Dataset entries

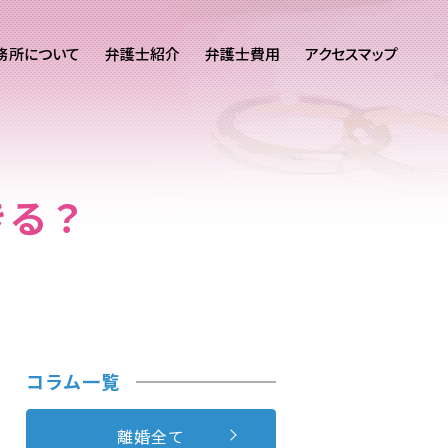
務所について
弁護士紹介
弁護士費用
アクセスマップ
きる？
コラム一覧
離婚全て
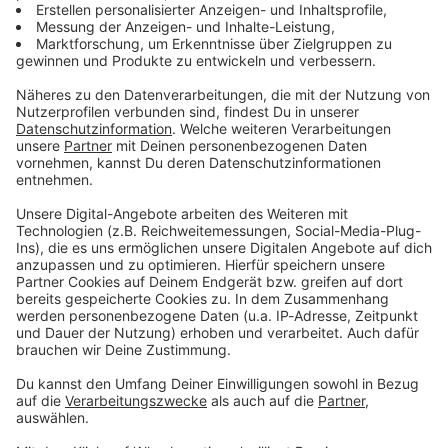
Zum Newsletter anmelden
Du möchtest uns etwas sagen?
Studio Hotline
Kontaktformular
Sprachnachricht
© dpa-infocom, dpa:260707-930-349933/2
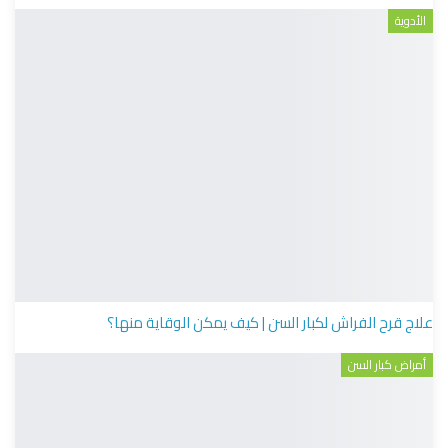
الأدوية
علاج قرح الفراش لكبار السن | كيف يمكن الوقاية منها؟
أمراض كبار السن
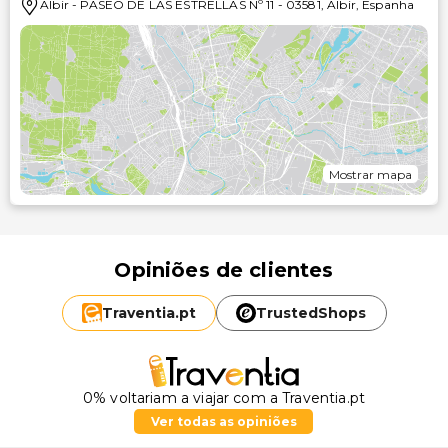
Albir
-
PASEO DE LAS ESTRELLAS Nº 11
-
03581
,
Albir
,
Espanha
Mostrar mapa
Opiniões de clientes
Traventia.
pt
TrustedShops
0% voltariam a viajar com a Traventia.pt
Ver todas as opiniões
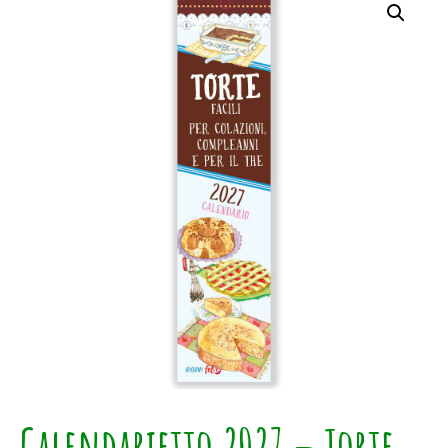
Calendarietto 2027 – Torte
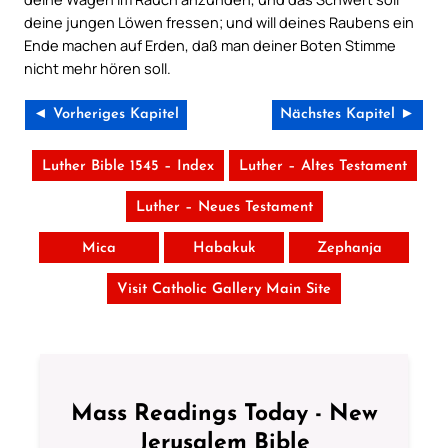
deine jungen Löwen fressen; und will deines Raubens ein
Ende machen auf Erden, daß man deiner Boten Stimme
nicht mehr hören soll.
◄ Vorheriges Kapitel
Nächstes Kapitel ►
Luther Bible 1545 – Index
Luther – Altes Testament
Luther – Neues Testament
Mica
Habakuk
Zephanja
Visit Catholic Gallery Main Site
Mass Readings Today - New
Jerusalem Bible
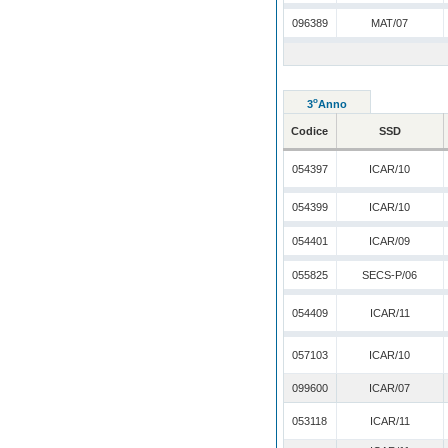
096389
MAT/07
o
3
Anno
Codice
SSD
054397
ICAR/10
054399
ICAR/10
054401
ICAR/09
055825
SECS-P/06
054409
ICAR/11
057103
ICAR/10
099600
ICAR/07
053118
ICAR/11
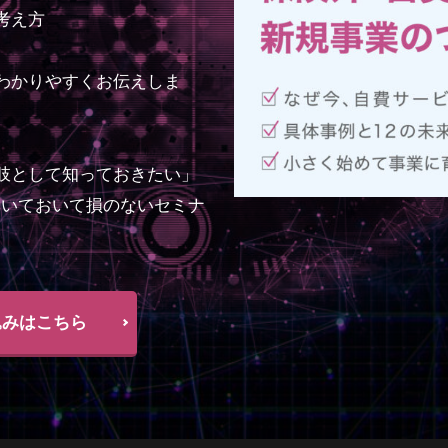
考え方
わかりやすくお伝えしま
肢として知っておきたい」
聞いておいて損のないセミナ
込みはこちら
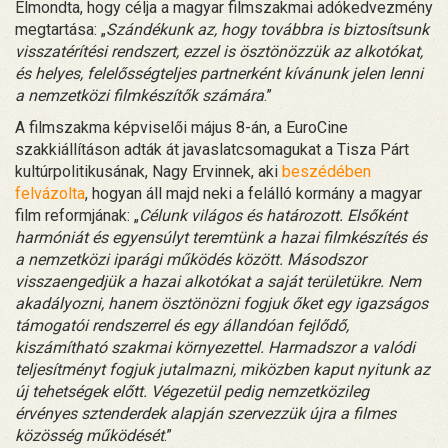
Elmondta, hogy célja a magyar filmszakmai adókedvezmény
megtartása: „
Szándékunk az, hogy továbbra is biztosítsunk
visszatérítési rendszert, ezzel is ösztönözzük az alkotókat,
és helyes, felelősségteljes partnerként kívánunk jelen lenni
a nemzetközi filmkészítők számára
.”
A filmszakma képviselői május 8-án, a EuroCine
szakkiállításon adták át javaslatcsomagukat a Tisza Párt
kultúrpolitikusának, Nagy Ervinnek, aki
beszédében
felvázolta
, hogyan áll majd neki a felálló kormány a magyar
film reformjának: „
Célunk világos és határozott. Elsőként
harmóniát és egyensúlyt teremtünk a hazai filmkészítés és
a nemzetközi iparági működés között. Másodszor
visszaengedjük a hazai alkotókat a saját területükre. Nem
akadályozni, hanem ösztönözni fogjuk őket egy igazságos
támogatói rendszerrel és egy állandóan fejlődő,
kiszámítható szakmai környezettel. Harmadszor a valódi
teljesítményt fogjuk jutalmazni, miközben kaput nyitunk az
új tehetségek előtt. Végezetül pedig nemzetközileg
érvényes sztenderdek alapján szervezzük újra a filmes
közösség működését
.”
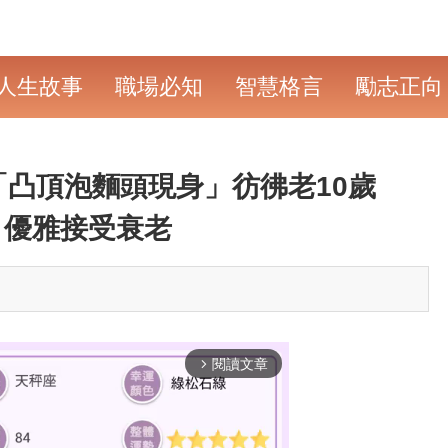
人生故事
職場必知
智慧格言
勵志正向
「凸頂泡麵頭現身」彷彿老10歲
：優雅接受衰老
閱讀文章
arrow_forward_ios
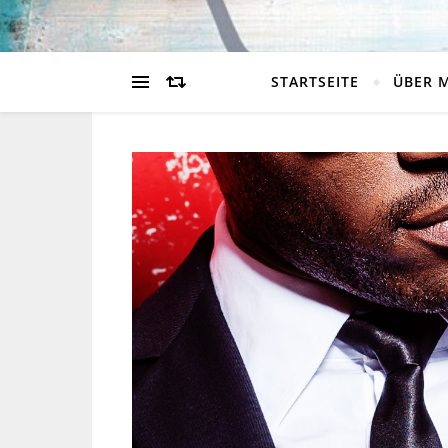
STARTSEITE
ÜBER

---

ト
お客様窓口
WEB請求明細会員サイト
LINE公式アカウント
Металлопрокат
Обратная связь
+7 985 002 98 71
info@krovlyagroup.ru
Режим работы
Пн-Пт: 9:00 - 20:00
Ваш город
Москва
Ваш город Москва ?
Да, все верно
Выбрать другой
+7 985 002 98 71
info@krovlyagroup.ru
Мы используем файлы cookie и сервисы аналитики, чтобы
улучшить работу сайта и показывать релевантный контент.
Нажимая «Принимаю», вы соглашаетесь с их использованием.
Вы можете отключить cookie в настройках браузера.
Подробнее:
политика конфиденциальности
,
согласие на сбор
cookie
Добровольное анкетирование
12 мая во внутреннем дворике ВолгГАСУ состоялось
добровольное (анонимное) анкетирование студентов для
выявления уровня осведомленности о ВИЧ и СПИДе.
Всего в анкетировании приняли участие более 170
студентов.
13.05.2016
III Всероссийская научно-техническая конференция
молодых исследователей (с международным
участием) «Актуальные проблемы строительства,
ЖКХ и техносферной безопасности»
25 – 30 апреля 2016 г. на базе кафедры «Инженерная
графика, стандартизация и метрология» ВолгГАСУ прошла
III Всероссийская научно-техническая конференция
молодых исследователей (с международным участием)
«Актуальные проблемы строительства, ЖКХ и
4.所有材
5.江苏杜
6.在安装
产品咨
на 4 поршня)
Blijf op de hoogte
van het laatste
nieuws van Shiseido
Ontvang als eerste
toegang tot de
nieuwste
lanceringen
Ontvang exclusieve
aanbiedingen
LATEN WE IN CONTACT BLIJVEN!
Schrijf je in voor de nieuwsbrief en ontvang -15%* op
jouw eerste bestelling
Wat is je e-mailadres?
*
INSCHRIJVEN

HOW TO COMPLETE THIS TASK =>
Identify the lines in the entries above that contain "alkotókat", then copy them out.

WRITTEN SOLUTION =>
visszatérítési rendszert, ezzel is ösztönözzük az alkotókat,
visszaengedjük a hazai alkotókat a saját területükre. Nem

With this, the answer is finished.